Top of Entries provided

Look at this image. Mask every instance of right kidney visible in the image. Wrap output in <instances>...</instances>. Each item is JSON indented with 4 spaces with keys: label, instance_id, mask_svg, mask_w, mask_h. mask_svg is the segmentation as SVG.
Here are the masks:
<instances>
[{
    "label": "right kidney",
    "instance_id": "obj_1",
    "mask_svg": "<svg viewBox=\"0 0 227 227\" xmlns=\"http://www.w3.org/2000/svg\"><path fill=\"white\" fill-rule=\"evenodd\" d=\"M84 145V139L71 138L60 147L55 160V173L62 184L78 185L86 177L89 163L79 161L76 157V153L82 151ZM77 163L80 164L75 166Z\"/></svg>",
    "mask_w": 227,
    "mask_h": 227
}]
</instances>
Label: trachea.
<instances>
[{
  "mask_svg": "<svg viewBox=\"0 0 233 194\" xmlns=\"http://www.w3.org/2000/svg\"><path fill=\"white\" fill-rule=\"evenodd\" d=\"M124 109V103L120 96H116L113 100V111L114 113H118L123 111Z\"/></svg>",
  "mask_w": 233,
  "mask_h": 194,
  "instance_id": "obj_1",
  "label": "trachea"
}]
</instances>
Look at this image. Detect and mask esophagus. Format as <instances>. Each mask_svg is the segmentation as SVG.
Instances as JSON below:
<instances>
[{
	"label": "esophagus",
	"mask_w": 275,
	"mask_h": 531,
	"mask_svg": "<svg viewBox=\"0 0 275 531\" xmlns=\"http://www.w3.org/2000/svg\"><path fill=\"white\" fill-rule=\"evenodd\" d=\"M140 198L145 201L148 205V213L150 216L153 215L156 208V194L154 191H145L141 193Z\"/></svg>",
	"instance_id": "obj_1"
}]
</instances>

Bottom of Entries provided

Set down nothing but the lines from the one containing "Look at this image. Detect" through the final line above, exactly as written.

*Task solution*
Look at this image. Detect and mask esophagus. Format as <instances>. Each mask_svg is the segmentation as SVG.
Instances as JSON below:
<instances>
[{
	"label": "esophagus",
	"mask_w": 275,
	"mask_h": 531,
	"mask_svg": "<svg viewBox=\"0 0 275 531\" xmlns=\"http://www.w3.org/2000/svg\"><path fill=\"white\" fill-rule=\"evenodd\" d=\"M140 198L145 201L148 205V213L150 216L153 215L156 208V194L154 191H145L141 193Z\"/></svg>",
	"instance_id": "obj_1"
}]
</instances>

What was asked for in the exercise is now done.